With the Winter 2022 semester kicking off students have begun to gather once again in classrooms. The Omega spoke with some students about their thoughts on navigating campus safely.
The Omicron variant was first reported in Canada at the end of November 2021. Since then it has rapidly spread throughout the country and has caused major concern in BC. The Ministry of Health has taken various safety measures such as cancelling sports events, closing fitness centres and nightclubs.
While some students express concern about the mode of delivery this semester: TRU is ready with an Exposure Control Plan – Communicable Diseases in the event of an outbreak. This
The B.C. weekly Covid-19 repost has shown a 16.7 per cent increase in positive cases this past week, the majority being from the age group of 20 to 29. As well, 11 new outbreaks in healthcare settings have been recorded. Kamloops has seen a slight increase in cases per week and urges its citizens to follow the health protocols.
The Royal Inland Hospital has been overcrowded since mid-November of last year, taking in more patients than beds available. The Health Ministry stated that Royal Inland Hospital was the most overcrowded in B.C.
Testing clinics in the city have also seen a rapid increase of clients this winter break, a lot of them being university students and young adults.
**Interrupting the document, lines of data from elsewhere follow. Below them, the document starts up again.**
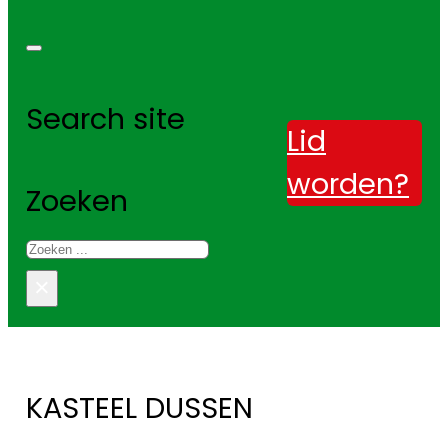
Search site
Lid
worden?
Zoeken
×
KASTEEL DUSSEN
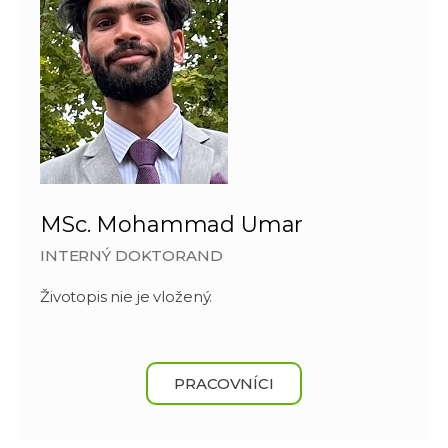
MSc. Mohammad Umar
INTERNÝ DOKTORAND
Životopis nie je vložený.
PRACOVNÍCI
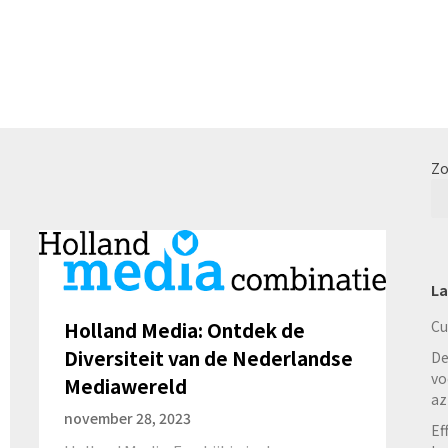
Zo
La
Cu
Holland Media: Ontdek de
Diversiteit van de Nederlandse
De
vo
Mediawereld
az
november 28, 2023
Ef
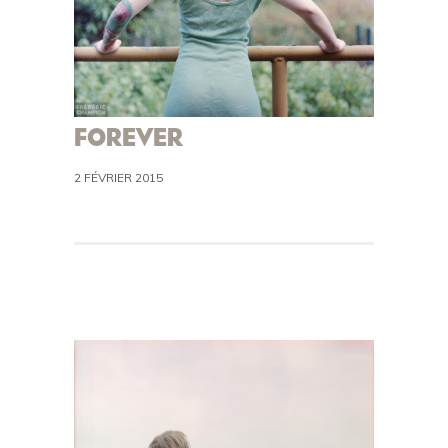
FOREVER
2 FÉVRIER 2015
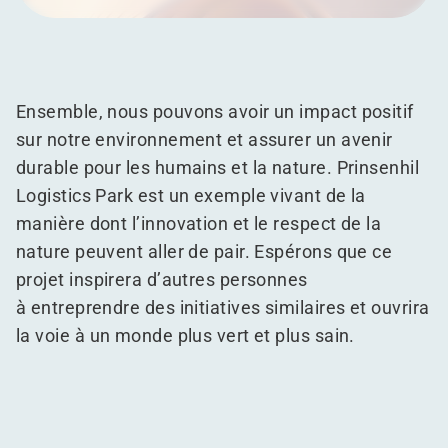
Ensemble, nous pouvons avoir un impact positif
sur notre environnement et assurer un avenir
durable pour les humains et la nature. Prinsenhil
Logistics Park est un exemple vivant de la
manière dont l’innovation et le respect de la
nature peuvent aller de pair. Espérons que ce
projet inspirera d’autres personnes
à entreprendre des initiatives similaires et ouvrira
la voie à un monde plus vert et plus sain.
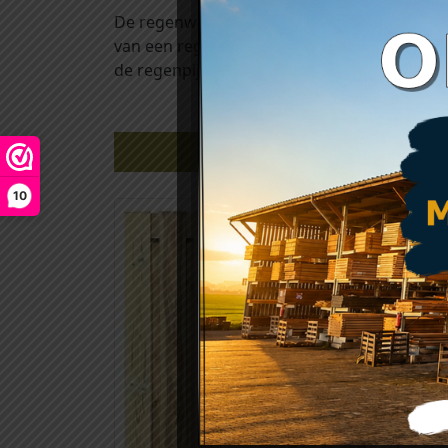
De regenwaterafvoer beugel (ook wel muur
van een regenpijp aan de muur en aan de paa
de regenpijp er tussenin!
Gerelateerde producten
10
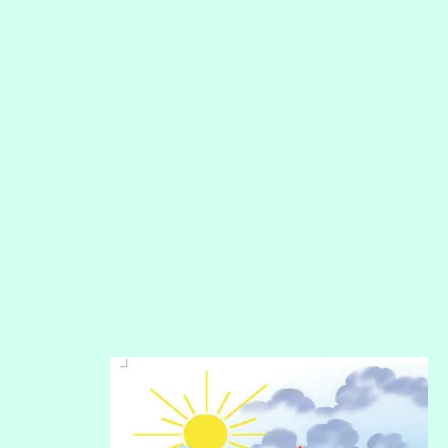
اپنی
زبان
ساتویں
جماعت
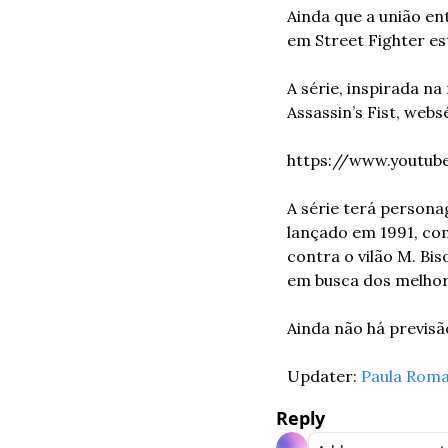
Ainda que a união ent
em Street Fighter e
A série, inspirada n
Assassin’s Fist, webs
https://www.youtub
A série terá persona
lançado em 1991, com
contra o vilão M. Bi
em busca dos melhor
Ainda não há previsã
Updater: 
Paula Rom
Reply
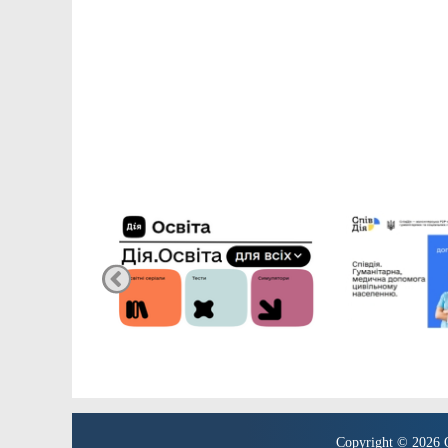
Copyright © 2026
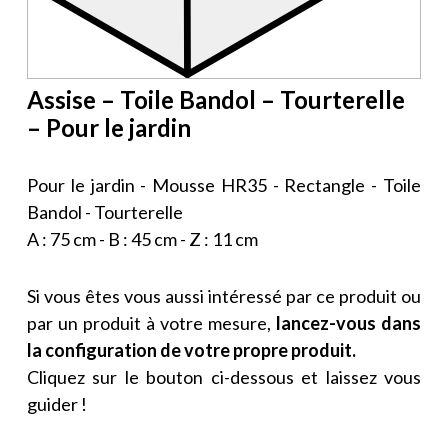
Assise – Toile Bandol – Tourterelle
– Pour le jardin
Pour le jardin - Mousse HR35 - Rectangle - Toile
Bandol - Tourterelle
A : 75 cm - B : 45 cm - Z : 11 cm
Si vous êtes vous aussi intéressé par ce produit ou
par un produit à votre mesure,
lancez-vous dans
la configuration de votre propre produit.
Cliquez sur le bouton ci-dessous et laissez vous
guider !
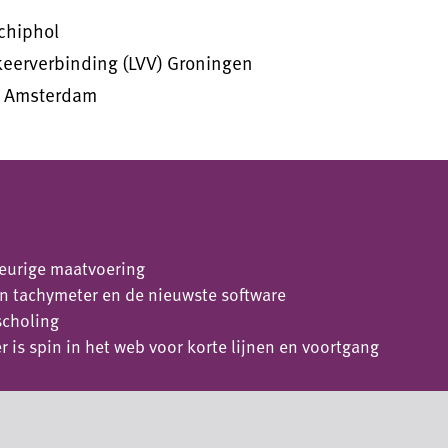
chiphol
eerverbinding (LVV) Groningen
e Amsterdam
eurige maatvoering
n tachymeter en de nieuwste software
scholing
 is spin in het web voor korte lijnen en voortgang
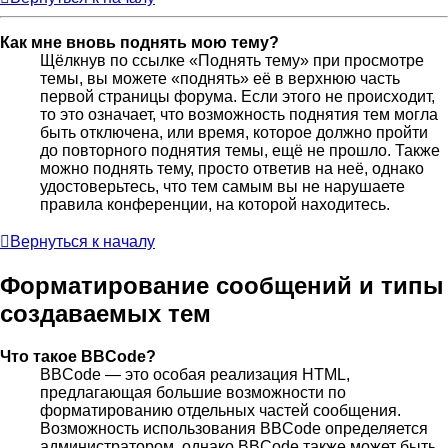
Как мне вновь поднять мою тему?
Щёлкнув по ссылке «Поднять тему» при просмотре
темы, вы можете «поднять» её в верхнюю часть
первой страницы форума. Если этого не происходит,
то это означает, что возможность поднятия тем могла
быть отключена, или время, которое должно пройти
до повторного поднятия темы, ещё не прошло. Также
можно поднять тему, просто ответив на неё, однако
удостоверьтесь, что тем самым вы не нарушаете
правила конференции, на которой находитесь.
Вернуться к началу
Форматирование сообщений и типы
создаваемых тем
Что такое BBCode?
BBCode — это особая реализация HTML,
предлагающая большие возможности по
форматированию отдельных частей сообщения.
Возможность использования BBCode определяется
администратором, однако BBCode также может быть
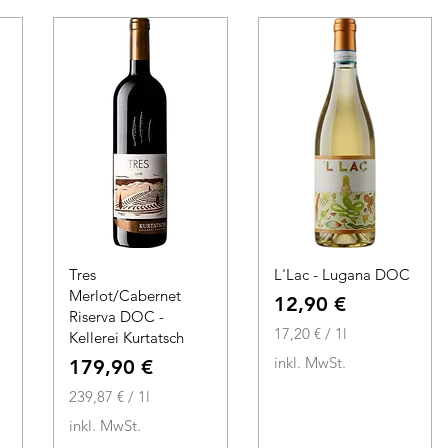
o
1
1
L
L
i
i
t
t
e
e
r
r
Tres
L'Lac - Lugana DOC
Merlot/Cabernet
Preis
12,90 €
Riserva DOC -
17,20 €
/
1l
Kellerei Kurtatsch
1
inkl. MwSt.
Preis
179,90 €
7
239,87 €
/
1l
,
2
2
inkl. MwSt.
3
0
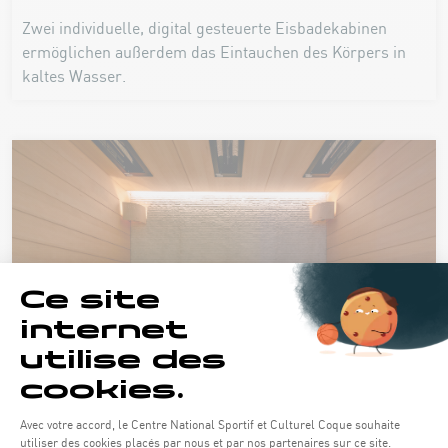
Zwei individuelle, digital gesteuerte Eisbadekabinen
ermöglichen außerdem das Eintauchen des Körpers in
kaltes Wasser.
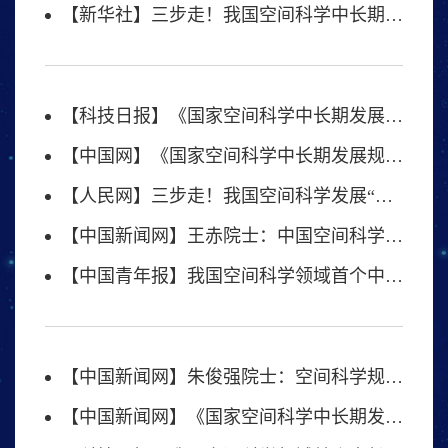
【新华社】三步走！我国空间科学中长期发展规划出炉
【科技日报】《国家空间科学中长期发展规划（2024—2050年）》发布
【中国网】《国家空间科学中长期发展规划（2024—2050年）》发布
【人民网】三步走！我国空间科学发展“路线图”发布
【中国新闻网】王赤院士：中国空间科学进入创新发展“快车道”
【中国青年报】我国空间科学领域首个中长期发展规划发布
【中国新闻网】朱俊强院士：空间科学规划将在国际上唱响空间科学的中国声音
【中国新闻网】《国家空间科学中长期发展规划（2024—2050年）》正式发布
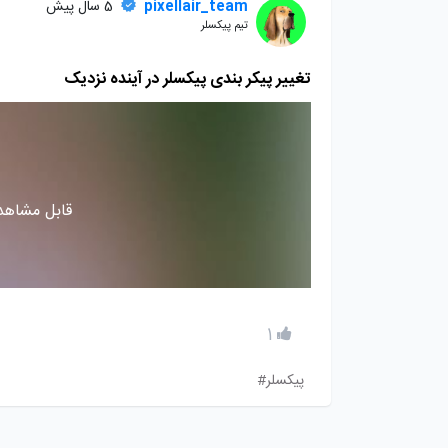
pixellair_team
5 سال پیش
تیم پیکسلر
تغییر پیکر بندی پیکسلر در آینده نزدیک
قابل مشاهده
1
پیکسلر#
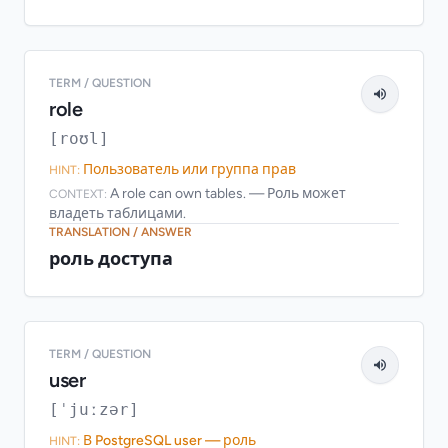
TERM / QUESTION
role
[roʊl]
Пользователь или группа прав
HINT:
A role can own tables. — Роль может
CONTEXT:
владеть таблицами.
TRANSLATION / ANSWER
роль доступа
TERM / QUESTION
user
[ˈjuːzər]
В PostgreSQL user — роль
HINT:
Due to the news, different B.C. universities have decided to go fully remote during the first weeks of this winter semester. University of British Columbia, Simon Fraser University, University of Northern B.C. and the University of Victoria have all started remote classes until Jan 24.
Panthi Parikh, a second-year BBA student was one of the many students who had to get tested for Covid after being in close contact with a possible positive case. Thankfully she reported she tested negative, but this experience has left her uneasy going into the semester.
“It was a very stressful time having to wait for results and not knowing if I had covid or not, especially having to share a space with three girls and I think it will continue to happen throughout the semester because a lot of people are testing positive,” said Parikh.
“I know some people who don’t want to get tested because they are scared of having to quarantine and miss class, so I think having in-person classes is a bit risky during this time and a lot of students would prefer to go online at least until the outbreak is better contained,” added Parikh.
While concerns are normal during these times, TRU will follow the plan written in the Exposure Control Plan for Communicable Diseases document which states “TRU will transition to a remote working/learning platform during high-risk periods if directed by the Provincial Health Office (PHO), Interior Health, or WorkSafe BC. We have followed the guidance of the PHO throughout the pandemic and are continuing to do so, supported by measures to keep everyone safe.”
In the meantime, students can also ensure everyone’s safety by wearing their masks during class, attaining social distance and avoiding big social gatherings.